Work instruction:
State the count of lines below in which the word "Ihre" appears, and add nothing.

Page-level text extractions:
== == ==
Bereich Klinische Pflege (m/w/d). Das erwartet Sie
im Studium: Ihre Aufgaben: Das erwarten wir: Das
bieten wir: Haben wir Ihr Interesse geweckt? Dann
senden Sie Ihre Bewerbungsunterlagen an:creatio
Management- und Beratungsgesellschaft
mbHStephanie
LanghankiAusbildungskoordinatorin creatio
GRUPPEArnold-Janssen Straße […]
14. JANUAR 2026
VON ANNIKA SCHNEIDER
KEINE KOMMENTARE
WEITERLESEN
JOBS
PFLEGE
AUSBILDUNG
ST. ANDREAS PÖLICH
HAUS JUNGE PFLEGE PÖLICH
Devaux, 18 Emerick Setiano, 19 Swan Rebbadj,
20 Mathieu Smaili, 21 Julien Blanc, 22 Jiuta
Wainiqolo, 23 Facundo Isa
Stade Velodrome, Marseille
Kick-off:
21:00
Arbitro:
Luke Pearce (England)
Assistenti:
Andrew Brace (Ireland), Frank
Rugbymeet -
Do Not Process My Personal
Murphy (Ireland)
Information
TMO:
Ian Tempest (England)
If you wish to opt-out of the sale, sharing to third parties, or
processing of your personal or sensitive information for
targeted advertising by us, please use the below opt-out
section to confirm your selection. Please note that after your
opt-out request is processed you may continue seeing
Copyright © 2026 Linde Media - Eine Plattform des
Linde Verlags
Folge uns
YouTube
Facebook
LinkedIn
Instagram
== == ==
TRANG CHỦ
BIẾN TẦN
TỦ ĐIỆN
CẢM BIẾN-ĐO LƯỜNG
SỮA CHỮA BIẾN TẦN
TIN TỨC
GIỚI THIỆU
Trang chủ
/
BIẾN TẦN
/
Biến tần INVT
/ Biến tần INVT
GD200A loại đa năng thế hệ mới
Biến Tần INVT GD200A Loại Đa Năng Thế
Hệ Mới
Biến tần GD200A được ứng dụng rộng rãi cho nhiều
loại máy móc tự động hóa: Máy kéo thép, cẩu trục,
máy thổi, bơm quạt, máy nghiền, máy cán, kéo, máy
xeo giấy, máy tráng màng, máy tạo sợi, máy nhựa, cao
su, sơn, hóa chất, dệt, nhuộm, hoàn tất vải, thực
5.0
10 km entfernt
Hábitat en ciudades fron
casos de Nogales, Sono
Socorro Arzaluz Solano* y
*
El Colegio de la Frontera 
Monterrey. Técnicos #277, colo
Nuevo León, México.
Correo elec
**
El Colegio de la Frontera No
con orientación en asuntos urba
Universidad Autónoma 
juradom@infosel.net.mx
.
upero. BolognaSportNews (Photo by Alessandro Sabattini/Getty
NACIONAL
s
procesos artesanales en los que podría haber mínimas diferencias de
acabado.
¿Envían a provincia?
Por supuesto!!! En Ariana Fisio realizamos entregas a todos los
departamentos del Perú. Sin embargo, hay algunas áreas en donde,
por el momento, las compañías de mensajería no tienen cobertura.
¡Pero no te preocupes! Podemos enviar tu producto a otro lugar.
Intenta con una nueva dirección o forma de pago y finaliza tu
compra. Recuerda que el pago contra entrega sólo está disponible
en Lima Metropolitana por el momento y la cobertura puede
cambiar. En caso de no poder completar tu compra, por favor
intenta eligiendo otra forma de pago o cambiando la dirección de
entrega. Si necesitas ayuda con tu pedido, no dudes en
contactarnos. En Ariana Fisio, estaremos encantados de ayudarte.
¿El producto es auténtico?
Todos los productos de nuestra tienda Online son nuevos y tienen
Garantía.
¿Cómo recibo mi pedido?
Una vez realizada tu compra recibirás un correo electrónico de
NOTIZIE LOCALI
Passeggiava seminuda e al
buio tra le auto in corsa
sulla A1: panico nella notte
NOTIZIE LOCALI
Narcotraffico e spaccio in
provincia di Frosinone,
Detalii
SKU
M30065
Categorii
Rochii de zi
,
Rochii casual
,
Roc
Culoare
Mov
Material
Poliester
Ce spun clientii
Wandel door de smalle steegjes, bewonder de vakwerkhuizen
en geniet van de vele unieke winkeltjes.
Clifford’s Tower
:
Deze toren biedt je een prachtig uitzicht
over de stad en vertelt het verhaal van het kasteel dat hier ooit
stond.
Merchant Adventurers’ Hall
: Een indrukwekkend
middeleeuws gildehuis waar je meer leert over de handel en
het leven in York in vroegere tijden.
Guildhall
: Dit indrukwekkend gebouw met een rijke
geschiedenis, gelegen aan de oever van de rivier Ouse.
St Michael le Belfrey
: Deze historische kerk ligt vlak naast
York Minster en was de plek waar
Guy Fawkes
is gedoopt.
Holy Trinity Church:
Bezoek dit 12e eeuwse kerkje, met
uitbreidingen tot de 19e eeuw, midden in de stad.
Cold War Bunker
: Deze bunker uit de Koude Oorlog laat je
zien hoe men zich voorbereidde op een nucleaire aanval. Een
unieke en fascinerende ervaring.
== == ==
Task result:
2